Like the results of Chen et al. (1994a), the visual landmarks in the present study had little control over place cells and head direction cells when the directional information from these cues was in conflict with idiothetic cues. It appears that the strength of visual landmark control depends on the degree of mismatch between the two classes of information. Thus in the apparatus rotation experiments, head direction cells and place cells followed the rotation of the cue card if the rotation was small (45°); if the rotation was large (135-180°), however, the cells followed the cue card in a minority of cases. Similar results have been reported by Rotenberg and Muller (1997), who recorded place cells before and after moving the cue card alone (but not the cylinder or the rat) in the presence of the rat and found that place fields rotated with the cue card after 45° rotations of the card but did not follow 180° rotations (see also Sharp et al. 1995). Similarly, in the light/dark experiments, when the tuning curves of head direction cells drifted in the dark, the cells usually did not revert back to their originally preferred directions unless the amount of drift was small.

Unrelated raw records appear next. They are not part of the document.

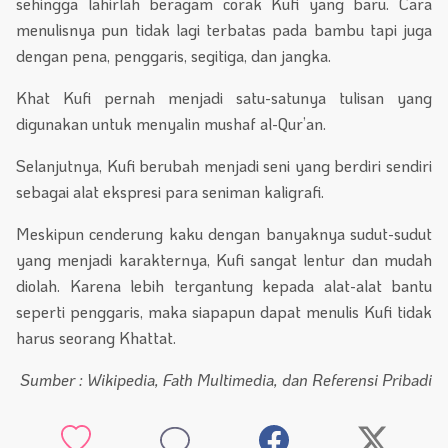
sehingga lahirlah beragam corak Kufi yang baru. Cara
menulisnya pun tidak lagi terbatas pada bambu tapi juga
dengan pena, penggaris, segitiga, dan jangka.
Khat Kufi pernah menjadi satu-satunya tulisan yang
digunakan untuk menyalin mushaf al-Qur’an.
Selanjutnya, Kufi berubah menjadi seni yang berdiri sendiri
sebagai alat ekspresi para seniman kaligrafi.
Meskipun cenderung kaku dengan banyaknya sudut-sudut
yang menjadi karakternya, Kufi sangat lentur dan mudah
diolah. Karena lebih tergantung kepada alat-alat bantu
seperti penggaris, maka siapapun dapat menulis Kufi tidak
harus seorang Khattat.
Sumber : Wikipedia, Fath Multimedia, dan Referensi Pribadi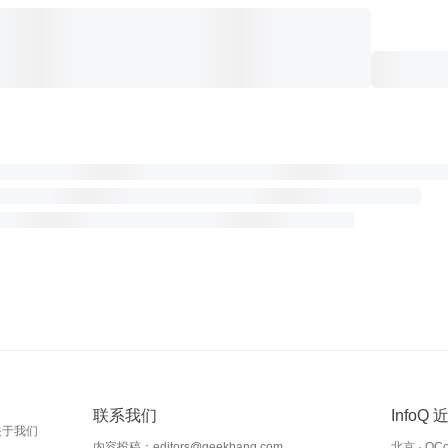
联系我们
InfoQ
关于我们
内容投稿：editors@geekbang.com
北京 · QC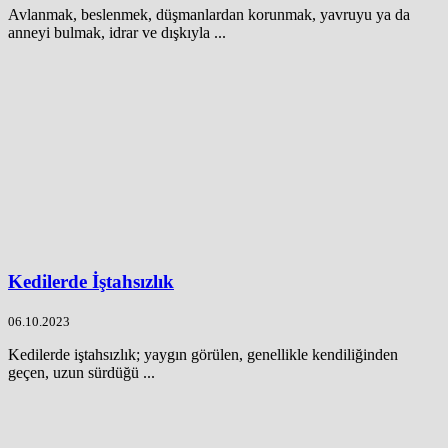
Avlanmak, beslenmek, düşmanlardan korunmak, yavruyu ya da
anneyi bulmak, idrar ve dışkıyla ...
Kedilerde İştahsızlık
06.10.2023
Kedilerde iştahsızlık; yaygın görülen, genellikle kendiliğinden
geçen, uzun sürdüğü ...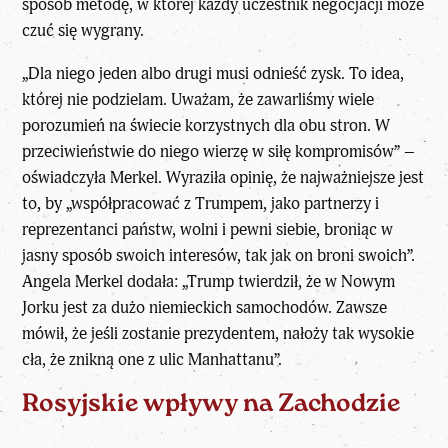
sposób metodę, w której każdy uczestnik negocjacji może
czuć się wygrany.
„Dla niego jeden albo drugi musi odnieść zysk. To idea,
której nie podzielam. Uważam, że zawarliśmy wiele
porozumień na świecie korzystnych dla obu stron. W
przeciwieństwie do niego wierzę w siłę kompromisów” –
oświadczyła Merkel. Wyraziła opinię, że najważniejsze jest
to, by „współpracować z Trumpem, jako partnerzy i
reprezentanci państw, wolni i pewni siebie, broniąc w
jasny sposób swoich interesów, tak jak on broni swoich”.
Angela Merkel dodała: „Trump twierdził, że w Nowym
Jorku jest za dużo niemieckich samochodów. Zawsze
mówił, że jeśli zostanie prezydentem, nałoży tak wysokie
cła, że znikną one z ulic Manhattanu”.
Rosyjskie wpływy na Zachodzie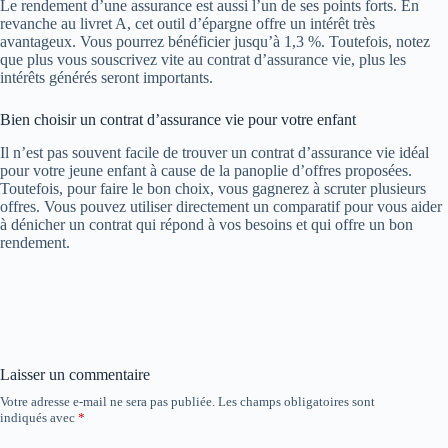
Le rendement d’une assurance est aussi l’un de ses points forts. En
revanche au livret A, cet outil d’épargne offre un intérêt très
avantageux. Vous pourrez bénéficier jusqu’à 1,3 %. Toutefois, notez
que plus vous souscrivez vite au contrat d’assurance vie, plus les
intérêts générés seront importants.
Bien choisir un contrat d’assurance vie pour votre enfant
Il n’est pas souvent facile de trouver un contrat d’assurance vie idéal
pour votre jeune enfant à cause de la panoplie d’offres proposées.
Toutefois, pour faire le bon choix, vous gagnerez à scruter plusieurs
offres. Vous pouvez utiliser directement un comparatif pour vous aider
à dénicher un contrat qui répond à vos besoins et qui offre un bon
rendement.
Laisser un commentaire
Votre adresse e-mail ne sera pas publiée.
Les champs obligatoires sont
indiqués avec
*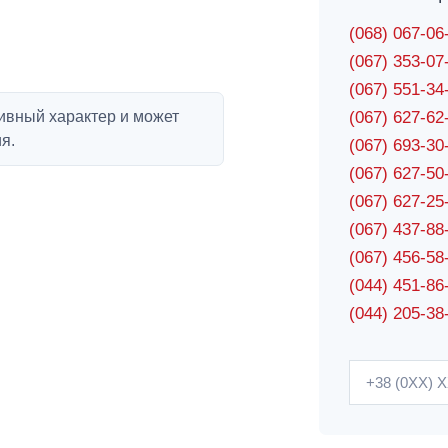
(068) 067-0
(067) 353-0
(067) 551-3
ивный характер и может
(067) 627-6
я.
(067) 693-3
(067) 627-5
(067) 627-2
(067) 437-8
(067) 456-5
(044) 451-86
(044) 205-38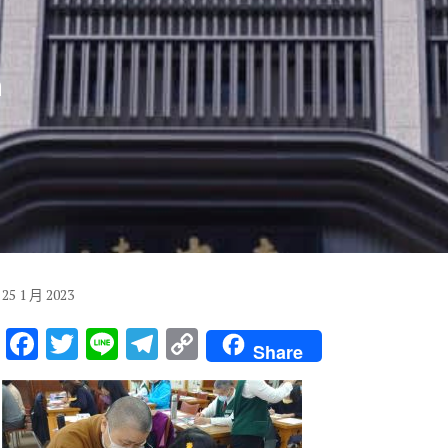
n
25
1 月
2023
F
T
Li
T
C
Share
ac
w
n
el
o
e
it
e
e
p
b
te
gr
y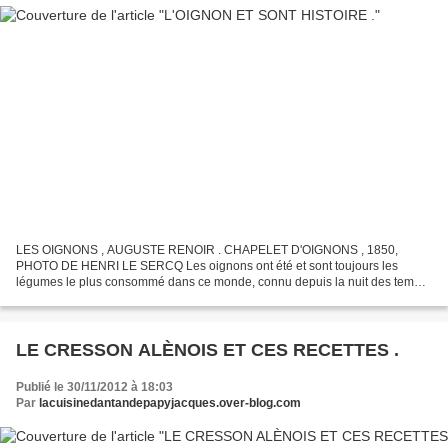
LES OIGNONS , AUGUSTE RENOIR . CHAPELET D'OIGNONS , 1850,
PHOTO DE HENRI LE SERCQ Les oignons ont été et sont toujours les
légumes le plus consommé dans ce monde, connu depuis la nuit des temps
et originaire de l’Asie, on en trouve trace en Europe dès...
LE CRESSON ALÈNOIS ET CES RECETTES .
Publié le 30/11/2012 à 18:03
Par
lacuisinedantandepapyjacques.over-blog.com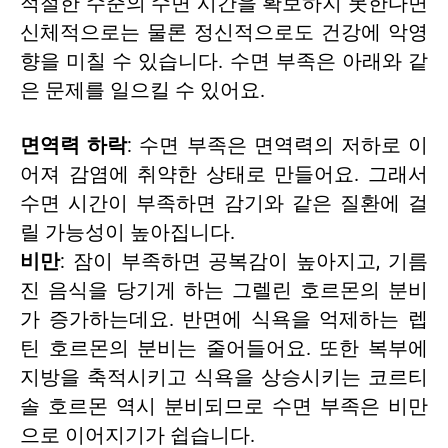
적절한 수준의 수면 시간을 확보하지 못한다면
신체적으로는 물론 정신적으로도 건강에 악영
향을 미칠 수 있습니다. 수면 부족은 아래와 같
은 문제를 일으킬 수 있어요.
면역력 하락
: 수면 부족은 면역력의 저하로 이
어져 감염에 취약한 상태로 만들어요. 그래서
수면 시간이 부족하면 감기와 같은 질환에 걸
릴 가능성이 높아집니다.
비만
: 잠이 부족하면 공복감이 높아지고, 기름
진 음식을 당기게 하는 그렐린 호르몬의 분비
가 증가하는데요. 반면에 식욕을 억제하는 렙
틴 호르몬의 분비는 줄어들어요. 또한 복부에
지방을 축적시키고 식욕을 상승시키는 코르티
솔 호르몬 역시 분비되므로 수면 부족은 비만
으로 이어지기가 쉽습니다.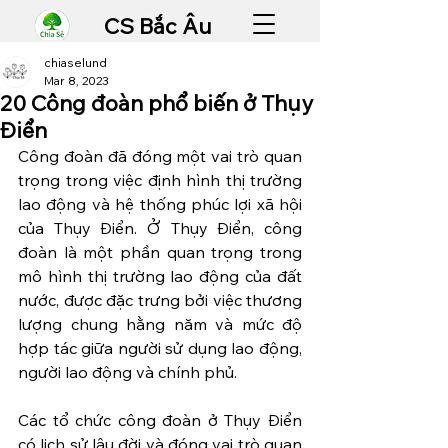
CS Bắc Âu
chiaselund
Mar 8, 2023
20 Công đoàn phổ biến ở Thụy
Điển
Công đoàn đã đóng một vai trò quan 
trọng trong việc định hình thị trường 
lao động và hệ thống phúc lợi xã hội 
của Thụy Điển. Ở Thụy Điển, công 
đoàn là một phần quan trọng trong 
mô hình thị trường lao động của đất 
nước, được đặc trưng bởi việc thương 
lượng chung hằng năm và mức độ 
hợp tác giữa người sử dụng lao động, 
người lao động và chính phủ.
Các tổ chức công đoàn ở Thụy Điển 
có lịch sử lâu đời và đóng vai trò quan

Thus the literature on the relative strengths of idiothetic cues and visual landmarks on the firing of place cells and head direction cells yields no consistent picture. Some studies find a predominant role of landmarks, others of idiothetic cues. Indeed, a case illustrated by Chen et al. (1994a) suggests that cognitive factors such as expectation that a cue rotation will be carried out may be capable of reorienting the head direction system. Possible explanations for the different results may include strain or sex differences in experimental subjects; different experimental tasks; differences in the properties of head direction cells recorded from different brain areas; or experience-dependent changes in the relative strength of visual landmark control over these cells. It is this latter possibility that is addressed below.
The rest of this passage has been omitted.